Did you know there are over 300,000 trained “storm spotters” in the United States? These volunteers assist the National Weather Service with visual reports that aid in forecasting, and May 4th recognizes their contributions to our communities. To mark National Weather Observers’ Day - and with the official start of hurricane season only weeks away - we thought it pertinent to address this topic, one that should always be foremost in every boater’s mind.
As any meteorologist will tell you, weather is fickle, but fascinating. Beautiful, but dangerous. When driving on land, drivers adjust their speed and focus solely on the road when they encounter precipitation. The same observational skills, respect for the elements and responsible thinking should be applied to your time behind the helm, to ensure the safety of everyone aboard.
Reading the weather is a skill that, in truth, is an amalgam of first-hand experiences with both good and bad conditions that takes years to acquire. So let’s just start with the basics - see if you notice any of these indicators the next time you’re on the water.
Be Observant: Clouds, Winds and Humidity
There are several basic cloud types, but at sea, cirrus clouds are the ones to be watchful for. These thin, wispy clouds can appear at any altitude, but are generally the result of tropical cyclones, or by-products of outflow from the anvil of a cumulonimbus. In short, cirrus clouds are good indicators that the weather will deteriorate.
While keeping an eye on the sky, it is also important to be aware of wind conditions. Winds are the driving force of all weather at sea, producing waves and swells, and are therefore integral to marine weather forecasting. Shifts in wind speed and direction, however subtle, foretell a change in the weather, be it for good or ill. Typically in the Northern Hemisphere, wind blows in a westerly fashion; winds that blow due north or due south are synonymous with stronger storm systems.
Humidity and pressure changes can be a bit harder to detect without the proper equipment. Those with sensitive noses might claim the sea smells more pungent when rain is in the forecast. Similarly, those who have ever broken a bone swear by the discomfort a change in pressure can cause. Luckily, instruments like sling psychrometers (or hygrometers) and barometers are available to those of us whose bodies are not quite so attuned to the atmosphere.
...Or, better yet, “there’s an app for that!” Here are a few marine apps we recommend:
For even more, Boating Magazine has a comprehensive list, including apps that aid with navigation.
Believe it or not, various marine animals can help you predict the weather as well, if you know which behaviors to look for. For example, sea gulls will seek shelter when weather threatens to turn foul. Seeing them at sea in greater numbers is a good indicator you’re likely to enjoy calm waters.
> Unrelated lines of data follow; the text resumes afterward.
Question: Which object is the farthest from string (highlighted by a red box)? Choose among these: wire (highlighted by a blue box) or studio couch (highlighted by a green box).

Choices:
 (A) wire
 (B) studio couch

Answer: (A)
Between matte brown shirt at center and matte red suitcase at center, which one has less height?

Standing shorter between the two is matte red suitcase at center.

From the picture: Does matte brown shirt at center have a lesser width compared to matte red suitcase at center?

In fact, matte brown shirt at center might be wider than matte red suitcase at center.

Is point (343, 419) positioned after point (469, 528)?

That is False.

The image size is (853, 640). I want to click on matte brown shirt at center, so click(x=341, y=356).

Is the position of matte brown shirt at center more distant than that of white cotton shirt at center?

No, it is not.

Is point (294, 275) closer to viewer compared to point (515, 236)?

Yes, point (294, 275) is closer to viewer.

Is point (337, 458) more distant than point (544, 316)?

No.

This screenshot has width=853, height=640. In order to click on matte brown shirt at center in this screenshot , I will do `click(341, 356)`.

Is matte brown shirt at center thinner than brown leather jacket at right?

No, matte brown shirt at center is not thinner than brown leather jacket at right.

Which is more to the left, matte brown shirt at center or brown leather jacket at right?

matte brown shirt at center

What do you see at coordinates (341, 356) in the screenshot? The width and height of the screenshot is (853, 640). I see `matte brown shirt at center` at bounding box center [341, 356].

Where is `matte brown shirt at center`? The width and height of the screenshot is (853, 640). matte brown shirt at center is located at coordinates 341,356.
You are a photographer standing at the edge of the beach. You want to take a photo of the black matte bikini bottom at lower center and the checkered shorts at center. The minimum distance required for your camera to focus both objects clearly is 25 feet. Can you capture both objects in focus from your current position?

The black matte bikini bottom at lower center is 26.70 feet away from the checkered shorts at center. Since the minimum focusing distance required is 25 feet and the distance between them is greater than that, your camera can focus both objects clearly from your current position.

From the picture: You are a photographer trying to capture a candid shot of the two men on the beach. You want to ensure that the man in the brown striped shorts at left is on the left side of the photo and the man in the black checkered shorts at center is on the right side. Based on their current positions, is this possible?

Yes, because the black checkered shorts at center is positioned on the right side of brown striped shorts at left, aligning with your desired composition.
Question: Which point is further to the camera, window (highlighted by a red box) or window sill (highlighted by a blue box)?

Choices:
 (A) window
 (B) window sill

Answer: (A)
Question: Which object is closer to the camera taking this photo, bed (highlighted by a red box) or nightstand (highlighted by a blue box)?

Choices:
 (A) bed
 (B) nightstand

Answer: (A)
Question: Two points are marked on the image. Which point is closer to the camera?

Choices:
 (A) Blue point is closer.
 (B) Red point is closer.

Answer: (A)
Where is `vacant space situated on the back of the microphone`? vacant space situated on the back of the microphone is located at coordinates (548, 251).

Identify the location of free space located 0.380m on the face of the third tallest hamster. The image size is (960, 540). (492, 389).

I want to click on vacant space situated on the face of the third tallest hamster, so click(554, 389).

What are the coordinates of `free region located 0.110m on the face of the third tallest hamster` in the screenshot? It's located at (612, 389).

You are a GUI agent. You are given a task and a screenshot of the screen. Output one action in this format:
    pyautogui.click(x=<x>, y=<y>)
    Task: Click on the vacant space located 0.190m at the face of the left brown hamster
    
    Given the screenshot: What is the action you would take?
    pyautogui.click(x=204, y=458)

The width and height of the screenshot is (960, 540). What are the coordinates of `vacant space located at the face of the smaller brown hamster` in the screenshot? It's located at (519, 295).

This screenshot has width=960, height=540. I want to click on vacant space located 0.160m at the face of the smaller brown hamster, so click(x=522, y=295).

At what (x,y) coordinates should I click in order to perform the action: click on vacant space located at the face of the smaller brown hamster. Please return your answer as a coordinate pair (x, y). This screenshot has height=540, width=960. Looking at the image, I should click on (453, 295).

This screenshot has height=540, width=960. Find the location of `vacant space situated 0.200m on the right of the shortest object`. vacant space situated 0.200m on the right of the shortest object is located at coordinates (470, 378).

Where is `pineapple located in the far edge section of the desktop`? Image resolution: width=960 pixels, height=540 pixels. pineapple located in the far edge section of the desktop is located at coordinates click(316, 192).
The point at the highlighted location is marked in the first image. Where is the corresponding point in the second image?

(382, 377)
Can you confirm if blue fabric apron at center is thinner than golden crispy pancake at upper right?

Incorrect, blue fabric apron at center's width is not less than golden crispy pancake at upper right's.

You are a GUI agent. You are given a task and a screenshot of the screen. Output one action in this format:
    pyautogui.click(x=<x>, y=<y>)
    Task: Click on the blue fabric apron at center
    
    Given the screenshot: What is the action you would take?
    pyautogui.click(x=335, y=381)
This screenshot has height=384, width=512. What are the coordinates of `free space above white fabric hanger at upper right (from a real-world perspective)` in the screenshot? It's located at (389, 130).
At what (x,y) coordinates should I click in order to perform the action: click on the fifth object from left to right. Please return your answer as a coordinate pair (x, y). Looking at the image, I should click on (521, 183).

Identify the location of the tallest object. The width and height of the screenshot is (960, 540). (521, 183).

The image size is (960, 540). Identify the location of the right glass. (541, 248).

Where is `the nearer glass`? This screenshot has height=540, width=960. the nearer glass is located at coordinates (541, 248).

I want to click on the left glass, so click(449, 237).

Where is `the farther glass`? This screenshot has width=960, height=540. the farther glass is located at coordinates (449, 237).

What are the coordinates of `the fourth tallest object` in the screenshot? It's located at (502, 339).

The same goes for the cousin of the dolphin, the porpoise; their pods are known to stick closer to shores and bays to safely ride out storms.
Ah, technology; where would we be without it? Here at Everglades, we are committed to keeping you safe in any ocean conditions, which is why we install only the best systems on the market. When used in tandem with observance, these electronics can keep you out of harm’s way when the weather decides to change.
VHF - Very High Frequency Radio - According to the US Coast Guard, a VHF radio is the single most important marine radio you can have. For tips on its proper use, and how to make an effective distress call, visit the U.S. Department of Homeland Security’s Navigation Center webpage. Each VHF has a designated weather station (WX) with constantly updating information, accessible with the touch of a button. Garmin VHF models are available for installation on every Everglades center console we build.
Radar - Radars do so much more than just "ping". They provide active sea conditions, monitor storms and surface temperatures, and alert you to changing ocean topography.
Sirius XM marine weather receiver - An invaluable addition to any center console. The marriage between Garmin’s multifunction display and Sirius’ radio capability offers chart overlays to monitor clouds and lightning, coastal weather forecasts, and more.
Armed with these tips and the most current tech, you can rest assured no weather situation will take you by surprise.